Single-cell RNA-seq, together with RNA velocity and metabolic labeling, reveals cellular states and transitions at unprecedented resolution. Fully exploiting these data, however, requires kinetic models capable of unveiling governing regulatory functions. In the first part of my talk, I will introduce an analytical framework dynamo (https://github.com/aristoteleo/dynamo-release), and highlight dynamo's power to overcome fundamental limitations of conventional splicing-based RNA velocity analyses to enable accurate velocity estimations on a metabolically labeled human hematopoiesis scRNA-seq dataset. Furthermore, differential geometry analyses reveal mechanisms driving early megakaryocyte appearance and elucidate asymmetrical regulation within the PU.1-GATA1 circuit. Leveraging the least-action-path method, dynamo accurately predicts drivers of numerous hematopoietic transitions. Finally, in silico perturbations predict cell-fate diversions induced by gene perturbations. Dynamo, thus, represents an important step in advancing quantitative and predictive theories of cell-state transitions. Cells do not live in a vacuum, but in a milieu defined by cell–cell communication that can be quantified via recent advances in spatial transcriptomics. In my second section of my talk, I will talk about Spateo, a general framework for quantitative spatiotemporal modeling of single-cell resolution spatial transcriptomics. Spateo develops a comprehensive framework of cell-cell interaction to reveal spatial effects of niche factors and cell type-specific ligand-receptor interactions. Furthermore, Spateo reconstructs 3D models of whole embryos, and performs 3D morphometric analyses. Lastly, Spateo introduces the concept of "morphometric vector field" of cell migrations, and integrates spatial differential geometry to unveil regulatory programs underlying various organogenesis patterns of Drosophila and mouse. Thus, Spateo enables the study of the ecology of organs at a molecular level in 3D space, beyond isolated single cells. Moving forward, my lab will try to integrate advances in machine learning and advances in genomics to learn spatially and temporally resolved models of cell fate transition at whole mouse embryo level in 3D space.
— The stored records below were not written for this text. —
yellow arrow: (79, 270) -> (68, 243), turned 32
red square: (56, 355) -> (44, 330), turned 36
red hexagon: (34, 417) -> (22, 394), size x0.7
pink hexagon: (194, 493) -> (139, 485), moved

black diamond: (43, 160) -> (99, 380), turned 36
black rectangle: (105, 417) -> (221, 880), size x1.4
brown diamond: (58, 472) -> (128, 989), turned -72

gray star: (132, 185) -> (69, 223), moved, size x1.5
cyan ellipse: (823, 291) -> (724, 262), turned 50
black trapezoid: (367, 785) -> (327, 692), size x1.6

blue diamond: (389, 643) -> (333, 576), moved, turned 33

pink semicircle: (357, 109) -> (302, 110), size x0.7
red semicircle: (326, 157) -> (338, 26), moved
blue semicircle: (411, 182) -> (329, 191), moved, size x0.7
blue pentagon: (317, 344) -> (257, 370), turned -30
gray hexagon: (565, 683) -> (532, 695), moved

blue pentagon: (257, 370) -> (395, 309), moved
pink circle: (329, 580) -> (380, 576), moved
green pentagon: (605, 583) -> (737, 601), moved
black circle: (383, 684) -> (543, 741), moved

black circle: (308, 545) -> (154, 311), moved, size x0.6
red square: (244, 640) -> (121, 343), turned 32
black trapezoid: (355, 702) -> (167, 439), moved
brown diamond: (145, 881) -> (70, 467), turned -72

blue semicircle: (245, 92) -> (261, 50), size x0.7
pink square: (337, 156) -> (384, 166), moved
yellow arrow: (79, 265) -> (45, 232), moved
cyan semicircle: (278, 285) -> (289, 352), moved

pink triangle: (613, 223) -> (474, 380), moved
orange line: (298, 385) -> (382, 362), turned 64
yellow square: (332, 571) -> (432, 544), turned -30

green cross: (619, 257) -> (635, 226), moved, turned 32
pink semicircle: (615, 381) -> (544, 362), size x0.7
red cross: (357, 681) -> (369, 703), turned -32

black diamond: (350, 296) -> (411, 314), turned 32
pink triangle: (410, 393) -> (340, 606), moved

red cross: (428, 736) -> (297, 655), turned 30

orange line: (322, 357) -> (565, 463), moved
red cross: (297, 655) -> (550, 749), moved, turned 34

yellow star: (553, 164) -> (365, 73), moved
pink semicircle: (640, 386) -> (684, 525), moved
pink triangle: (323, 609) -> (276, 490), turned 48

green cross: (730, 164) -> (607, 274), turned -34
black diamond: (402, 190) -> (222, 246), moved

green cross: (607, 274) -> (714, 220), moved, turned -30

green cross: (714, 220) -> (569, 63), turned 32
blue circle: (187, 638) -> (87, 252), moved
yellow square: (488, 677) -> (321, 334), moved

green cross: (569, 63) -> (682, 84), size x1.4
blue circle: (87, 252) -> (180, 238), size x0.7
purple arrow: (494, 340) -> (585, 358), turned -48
Dr. Xiaojie Qiu is an incoming assistant professor at the Department of Genetics, the BASE program, and the Department of Computer Science at Stanford. Xiaojie’s Ph.D. work at University of Washington with Dr. Cole Trapnell made substantial contributions to the field of single-cell genomics, exemplified by the development of Monocle ⅔ (monocle 2 & monocle 3), which can accurately and robustly reconstruct complex developmental trajectories from scRNA-seq data. In his post-doc at Whitehead Institute with Dr. Jonathan Weissman, Xiaojie developed Dynamo (aristoteleo/dynamo-release) to infers absolute RNA velocity with metabolic labeling enabled single-cell RNA-seq, reconstructs continuous vector fields that predict fates of individual cells, employs differential geometry to extract underlying gene regulatory network regulations, and ultimately predicts optimal reprogramming paths and makes nontrivial in silico perturbation predictions. Recently he also developed a powerful toolkit, Spateo (aristoteleo/spateo-release), for advanced multi-dimensional spatiotemporal modeling of single cell resolution spatial transcriptomics. Spateo delivers novel methods for digitizing spatial layers/columns to identify spatially-polar genes, and develops a comprehensive framework of cell-cell interaction to reveal spatial effects of niche factors and cell type-specific ligand-receptor interactions. Furthermore, Spateo reconstructs 3D models of whole embryos, and performs 3D morphometric analyses. Lastly, Spateo introduces the concept of “morphometric vector field” of cell migrations, and integrates spatial differential geometry to unveil regulatory programs underlying various organogenesis patterns of Drosophila.
The Qiu lab at Stanford will officially start on Dec. 16, 2024. Xiaojie will continue leveraging his unique background in single-cell genomics, mathematical modeling, and machine learning to lead a research team that bridges the gap between the “big data” from single-cell and spatial genomics and quantitative/predictive modeling in order to address fundamental questions in mammalian cell fate transitions, especially that of heart development and disease. There will be mainly four directions in the lab: 1) dissect the mechanisms of mammalian cell differentiation, reprogramming, and maintenance, including that of cardiac cells, through differentiable deep learning frameworks; 2) integrate multi-omics and harmonize short-term RNA velocities with long-term lineage tracing and apply such methods to heart developmental and heart congenital disease; 3) build predictive in silico 3D spatiotemporal models of mammalian organogenesis with a focus on the heart morphogenesis; and 4) establish foundational software ecosystem for predictive and mechanistic modeling of single cell and spatial transcriptomics.